_Task item_. Without the images, output every record exactly as it appears.

_Task inputs_.
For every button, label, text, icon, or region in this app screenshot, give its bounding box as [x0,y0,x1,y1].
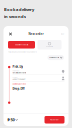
staticText: Contact [12,76,17,78]
button[interactable]: Additional services [12,82,26,86]
button[interactable]: Same Day Trip [47,55,64,60]
staticText: Place order [50,119,59,121]
button[interactable]: Close [8,31,14,37]
staticText: Clear [60,33,64,35]
staticText: Pick-Up [12,65,23,68]
staticText: +63 917 123 4567 [12,78,25,80]
staticText: Address [12,70,19,72]
staticText: in seconds [4,14,26,19]
staticText: New order [28,32,44,36]
button[interactable]: Place order [44,116,64,124]
staticText: Add delivery details [14,44,28,46]
button[interactable]: Schedule [38,40,62,50]
button[interactable]: Clear [56,31,64,37]
staticText: ₱ 50 [8,117,14,122]
button[interactable]: ₱ 50 [8,117,18,122]
staticText: Makati City, Metro Manila [12,72,26,74]
staticText: Same Day Trip [49,57,59,58]
staticText: Drop-Off [12,87,24,90]
button[interactable]: Add delivery details [8,41,35,48]
staticText: Schedule [46,46,53,47]
staticText: Additional services [12,83,26,85]
staticText: Book a delivery [4,7,34,12]
staticText: Tell us what you need delivered and wher… [8,51,37,53]
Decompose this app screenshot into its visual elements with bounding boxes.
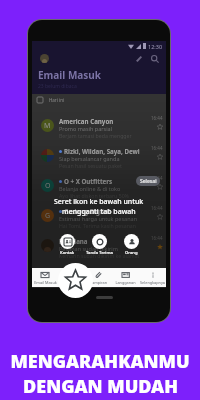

_Exercise response_.
For every button, label, text, icon, or region in this app screenshot, give its bounding box as [x0,y0,x1,y1].
staticText: Contact [12,76,17,78]
button[interactable]: Additional services [12,82,26,86]
button[interactable]: Same Day Trip [47,55,64,60]
staticText: Place order [50,119,59,121]
button[interactable]: Close [8,31,14,37]
staticText: Clear [60,33,64,35]
staticText: Pick-Up [12,65,23,68]
staticText: +63 917 123 4567 [12,78,25,80]
staticText: Address [12,70,19,72]
staticText: in seconds [4,14,26,19]
staticText: New order [28,32,44,36]
button[interactable]: Place order [44,116,64,124]
staticText: Add delivery details [14,44,28,46]
button[interactable]: Schedule [38,40,62,50]
button[interactable]: Clear [56,31,64,37]
staticText: ₱ 50 [8,117,14,122]
button[interactable]: ₱ 50 [8,117,18,122]
staticText: Makati City, Metro Manila [12,72,26,74]
staticText: Same Day Trip [49,57,59,58]
staticText: Drop-Off [12,87,24,90]
button[interactable]: Add delivery details [8,41,35,48]
staticText: Schedule [46,46,53,47]
staticText: Additional services [12,83,26,85]
staticText: Book a delivery [4,7,34,12]
staticText: Tell us what you need delivered and wher… [8,51,37,53]
Decompose this app screenshot into its visual elements with bounding boxes.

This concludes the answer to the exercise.